**EXTRACTED DATA**

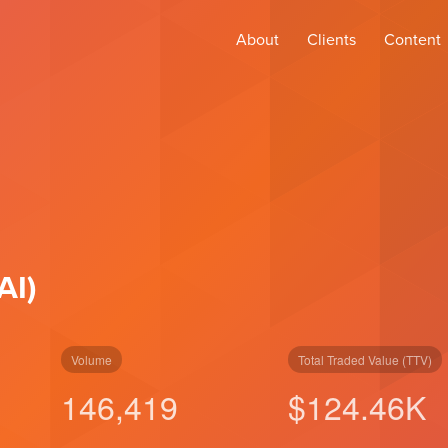
About
Clients
Content
AI)
Volume
Total Traded Value (TTV)
146,419
$
124.46
K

**TO DO**
Transcribe the data word for word, with no images.

**TASK RESPONSE**
About
Clients
Content
AI)
Volume
Total Traded Value (TTV)
146,419
$
124.46
K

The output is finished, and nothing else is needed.